• **Task statement**
Return every line of the data below exactly, but do not include the images.

• **Supplied material**

#####

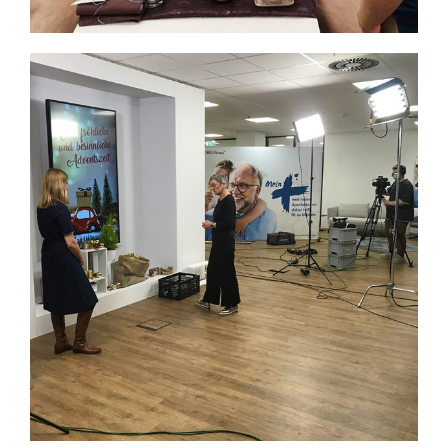
Wie gestaltet man ein
Schaufenster? Videodreh für
Apotheker/innen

#####

• **Written answer**
Wie gestaltet man ein
Schaufenster? Videodreh für
Apotheker/innen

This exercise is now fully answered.